Eu contribuÍ para a mudança do panorama político do País por meio do meu voto. (nesse caso, houve hiato tônico; por isso o "i" foi acentuado).

De qualquer forma, em contriBUI e em contribuÍ, a vogal "i" continua ocorrendo na sílaba tônica!

Por fim, repare em que, em verbos como contiNUe (imperativo de CONTINUAR), SUe (imperativo de SUAR), aTUe (imperativo de ATUAR) etc., você grafa "e" pelo fato de essa vogal aparecer na sílaba fraca.

Um importante fenômeno linguístico: a lei do menor esforço - Em 24/11/2017


As línguas estão em constante evolução, e há uma tendência de os falantes cada vez mais expressarem suas ideias por meio de menos palavras. A essa economia no que tange ao emprego das estruturas linguísticas chamamos de Lei do Menor Esforço. O próprio nome desse fenômeno sugere a sua essência. Para a melhor compreensão do leitor deste texto, darei dois exemplos bem didáticos dessa Lei. 

Durante o processo de colonização portuguesa, a expressão VOSSA MERCÊ, que até certo ponto cronológico era empregada somente para o rei, passou a ser utilizada para designar qualquer título de nobreza. Essa difusão também atingiu as classes vulgares (entenda "vulgar" no sentido latino de "do povo").
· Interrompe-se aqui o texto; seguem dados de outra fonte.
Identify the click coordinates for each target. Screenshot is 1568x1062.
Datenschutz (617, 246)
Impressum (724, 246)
A partir daí, tal expressão vem sofrendo REDUÇÃO fonética e morfológica: VOSSA MERCÊ passou a VOSMECÊ, que mais adiante se tornou VOCÊ (e há quem utilize 'OCÊ, 'CÊ ou ainda VC nas conversas por meio de aplicativos como o WhatsApp).
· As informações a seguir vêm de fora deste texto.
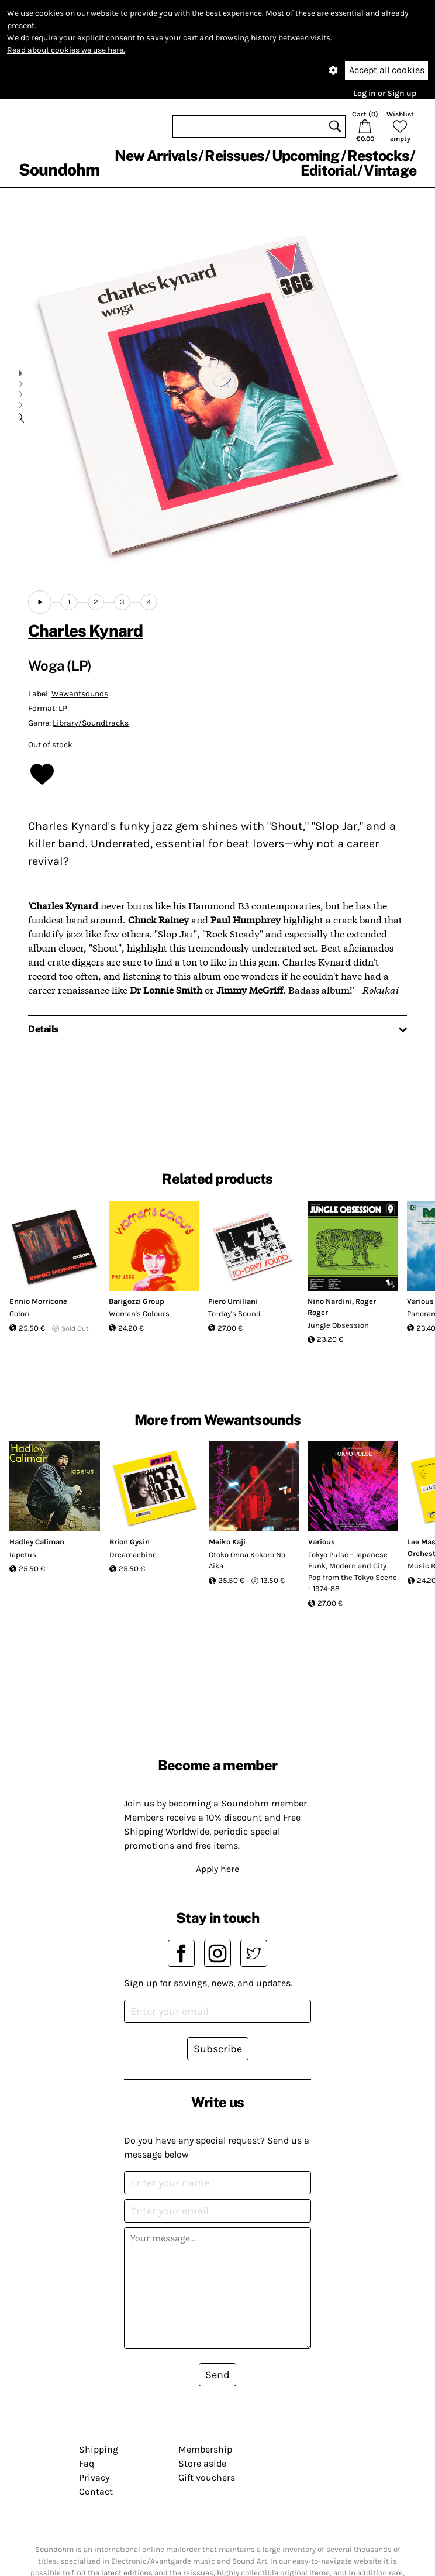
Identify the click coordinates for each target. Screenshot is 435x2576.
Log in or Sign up (384, 93)
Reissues (234, 155)
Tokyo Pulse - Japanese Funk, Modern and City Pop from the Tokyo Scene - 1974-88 (352, 1571)
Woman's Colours (139, 1313)
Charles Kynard (85, 630)
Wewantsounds (79, 694)
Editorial (328, 170)
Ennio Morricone (38, 1301)
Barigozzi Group (136, 1301)
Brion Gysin (129, 1541)
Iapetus (22, 1554)
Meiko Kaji (227, 1541)
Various (321, 1541)
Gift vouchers (206, 2477)
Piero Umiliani (233, 1301)
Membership (205, 2449)
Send (217, 2374)
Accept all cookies (386, 69)
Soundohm (59, 169)
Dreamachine (133, 1554)
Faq (86, 2463)
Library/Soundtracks (91, 723)
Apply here (217, 1868)
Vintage (390, 170)
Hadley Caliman (36, 1541)
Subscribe (218, 2048)
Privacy (94, 2477)
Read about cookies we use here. (66, 50)
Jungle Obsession (338, 1325)
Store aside (202, 2463)
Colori (19, 1313)
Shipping (98, 2449)
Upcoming (306, 155)
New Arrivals (156, 155)
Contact (96, 2491)
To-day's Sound (234, 1313)
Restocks (378, 155)
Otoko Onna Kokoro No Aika (247, 1560)
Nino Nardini (330, 1301)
VOSSA MERCÊ > VOSMECÊ > VOCÊ é um exemplo clássico da Lei do Menor Esforço. 

Note que na situação acima ocorreu igualmente a dessemantização (perda do sentido original do que representava VOSSA MERCÊ). 
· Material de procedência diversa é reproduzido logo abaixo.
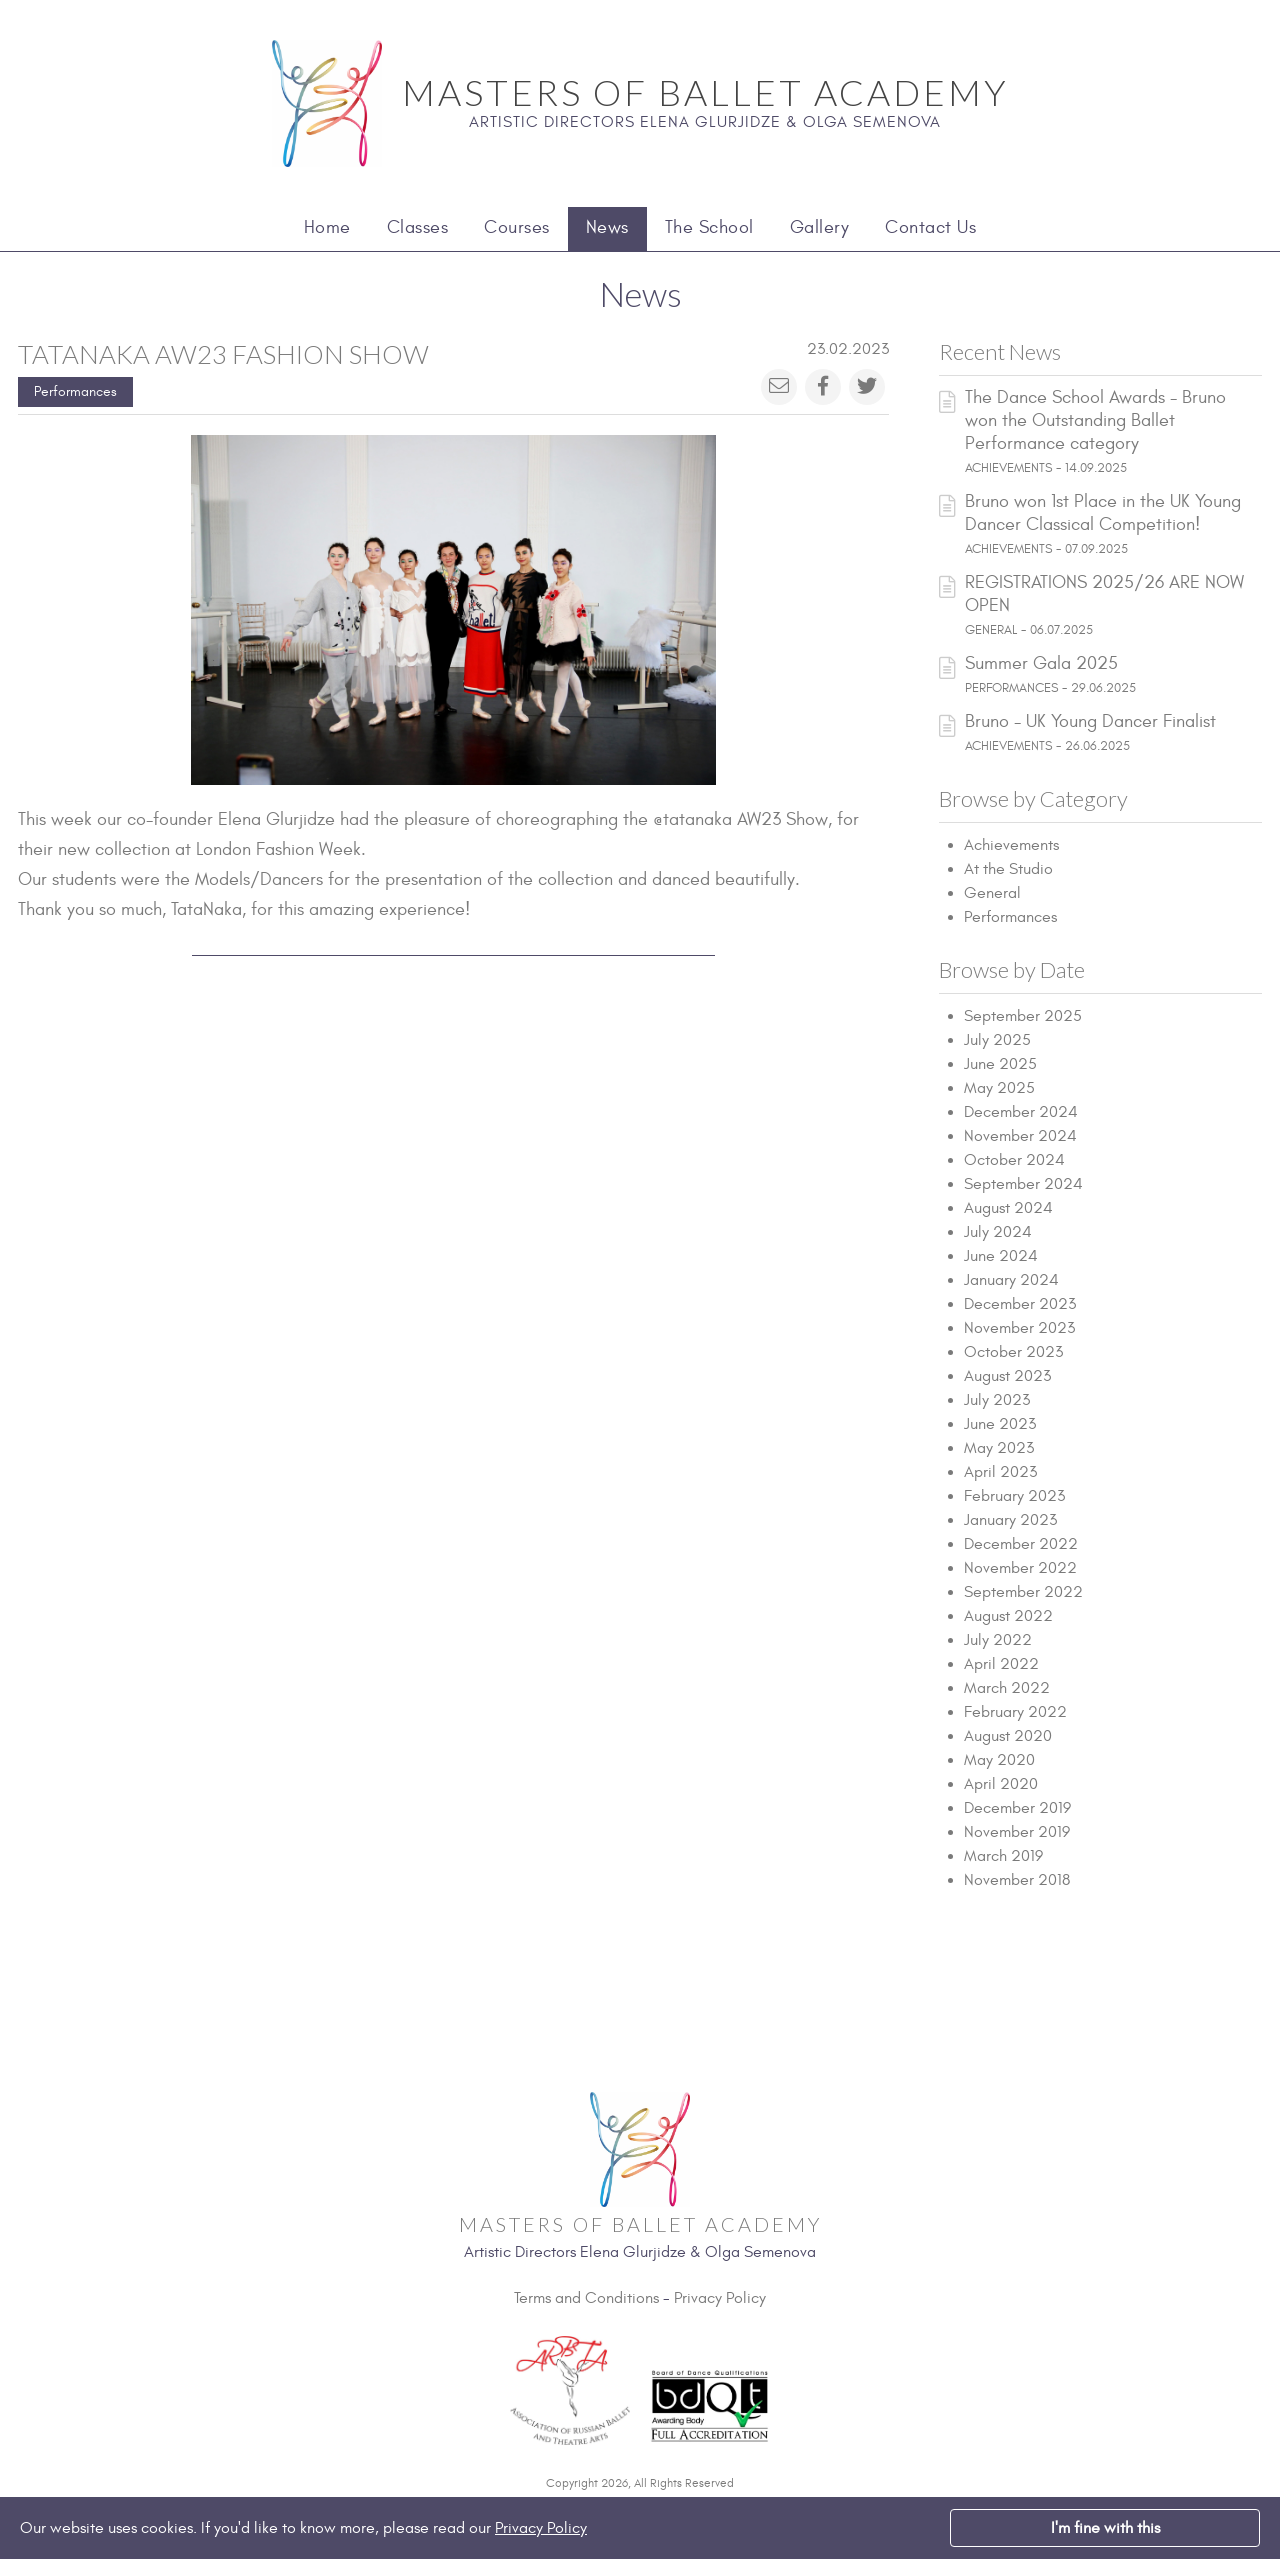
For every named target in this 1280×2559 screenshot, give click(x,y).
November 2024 (1020, 1136)
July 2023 (997, 1400)
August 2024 (1008, 1208)
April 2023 (1000, 1472)
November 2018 (1017, 1880)
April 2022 (1001, 1664)
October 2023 (1013, 1352)
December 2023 (1020, 1304)
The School (709, 227)
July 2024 (998, 1232)
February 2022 (1015, 1712)
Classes (418, 227)
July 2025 (997, 1040)
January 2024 (1011, 1280)
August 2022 (1008, 1616)
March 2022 (1007, 1688)
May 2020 (999, 1760)
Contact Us (930, 227)
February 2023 (1014, 1496)
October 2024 (1014, 1160)
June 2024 (1001, 1256)
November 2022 (1020, 1568)
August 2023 (1007, 1376)
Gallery (820, 227)
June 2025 (1000, 1064)
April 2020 (1001, 1784)
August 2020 (1008, 1736)
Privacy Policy (720, 2298)
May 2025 (999, 1088)
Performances (75, 391)
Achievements (1011, 845)
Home (327, 227)
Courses (517, 227)
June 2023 (1000, 1424)
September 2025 (1023, 1016)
Outro prático exemplo dessa Lei ocorre quando damos BOM DIA, BOA TARDE ou BOA NOITE a alguém, e essa pessoa responde à saudação apenas com BOM, BOA e BOA, respectivamente. Tal redução na resposta ao cumprimento demonstra economia na linguagem, mas também carrega, sob a ótica do discurso, a ideia de que o interlocutor pode estar desinteressado na conversa ou ocupado ou em outra condição que inviabilize a conversação. 

Em resumo, a Lei do Menor Esforço consiste na progressiva síntese das estruturas linguísticas dentro do processo de comunicação.